No a priori knowledge of the number of bins, or the distance between bins, is required. This approach relies on the relative difference between (sorted) elements of the data, and works well when the difference between clusters is bigger than the difference between elements within a cluster.
CLUSTERS = clusterData(DATA);
Operates column-by-column. An optional input allows you to specify the sensitivity of each columnwise clustering. Additional outputs also specify the indices of the cluster each row of data, and the bounds used to separate them.
Each column may have a different interpretation. For instance, an Mx4 array of data may represent x-data in the first column, y- in the second, z- in the third, and t- in the fourth. Returns a Px1 cell array, CLUSTERS, specifying the data points in each of the P clusters detected.

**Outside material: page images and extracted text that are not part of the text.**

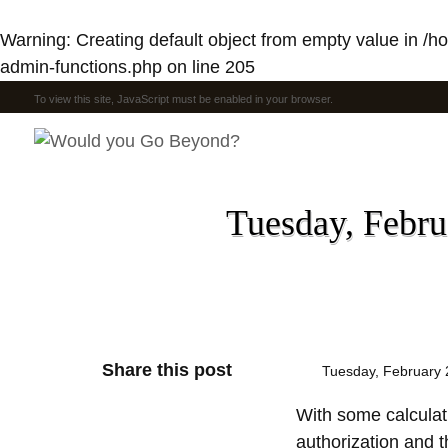
Warning
: Creating default object from empty value in
/h
admin-functions.php
on line
205
To view this site, JavaScript must be enabled in your browser.
Tuesday, Februa
Share this post
Tuesday, February 
With some calculati
authorization and t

The final clustering utilizes all columns.
NOTE: This submission incorporates, expands, and replaces my earlier submission ezCluster.

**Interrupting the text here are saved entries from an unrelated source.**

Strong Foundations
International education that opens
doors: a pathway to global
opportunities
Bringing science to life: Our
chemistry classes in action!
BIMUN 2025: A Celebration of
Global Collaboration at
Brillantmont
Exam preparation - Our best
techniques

clusterData works on vectors, not on matrices. Well, sort of. If you input a non-vector matrix, it clusters each column, and then clusters based on the columnwise clustering. What do your data represent?

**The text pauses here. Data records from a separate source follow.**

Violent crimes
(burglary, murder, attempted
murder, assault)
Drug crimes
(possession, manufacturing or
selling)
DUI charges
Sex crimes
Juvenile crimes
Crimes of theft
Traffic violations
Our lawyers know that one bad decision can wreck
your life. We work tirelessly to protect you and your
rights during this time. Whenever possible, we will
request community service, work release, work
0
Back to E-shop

how I can cluster a dataset of 1700X400 matrix.?
Shall I directly run this code upon my dataset?
please can you indicate me how can i obtain the number of clusters?
Ah thanks for the catch Brett, just got around to run the code.
I didn’t spend a lot of time trying to understand your data, but I did manage to cluster them in less than 1 second, using clusterData. I noticed that your column 2 isn’t fully filled out. I think that’s why you’re seeing the long delay when you include column 2. If you were to exclude the pairs with missing values, it would process a lot faster. (In fact, I’m not sure how I treated missing variables. Maybe as NaNs.)
Let me know if the clustering you get with
[clusters,clusterInds,clusterBounds] = clusterData(Binningbydensity(1:3216,:));
works for you. (Those are the rows without missing column-two values.)
If I use your suggested method would it just group data together based on densities and not consider the relative distance of the data between each other? For example let’s just say the data ranges from 1 to 10. The observations of 1 are the same as 10. Observations in between are markedly different, would your function then just put 1 & 10 in the same bin?
For my purposes, I would just want to group bins that are adjacent of the same/similar density together.
I also included a web link for my data just to give you an idea of what kind of data I am dealing with. I provided 2 cols, each is a different random variable.
Another question is that for the dataset on the 2nd column it seem to run for a particularly long time, the data are just integers centering around 1 with dispersion to as far as 7, any work around for that?
@tsan: Hi Tsan,
It's difficult to comment without seeing your data, but it sounds like you could just create and analyze a vector of densities. ClusterData will spit out the indices for the groupings. (You may need to tweak the sensitivity.)
Great code, I got a question on how I could use the code for my purposes:
How would you recommend I could use the code if I am looking to bin a sample of data together based on its density (Number of Occurrence/ Length of edge). And the length of the edges are determined by if the adjacent data groups have similar density. (Similar density are grouped together, but if the neighboring bin is 40% more or less in density, it would require another bin).
It seems like what your code is doing is grouping data based on how close they are to each other.
Haha. My data set is supposed to give me an array of numbers, but sometimes I got a singleton. That's how I found out. By the way, excellent submission!
thank you for your submission!
Hmmm. Well, that's clearly a "bug" in the sense that I could have dealt with that case more gracefully, but then--well, let's just say that I never anticipated that anyone would try to cluster a single scalar. :)
It seems like the program get stuck (running forever) when I try to cluster a singleton, say clusterData(3).
Han, did you find some problem with the submission that led you to rate this so poorly? Do you have any comments to share that might help me understand why it merits a two-star rating?
Very cool submission. I was searching different options to kind 'k' automatically in the k-means. This submission does it nicely.
PLEASE NOTE that this code uses tildes for argument placeholders. As such, it will not work without modification on releases prior to R2009b. Feel free to edit the code, or upgrade to a newer MATLAB!!!
Modified the help to correct a doc bug. Higher sensitivity results in fewer clusters, not more. (No code change.)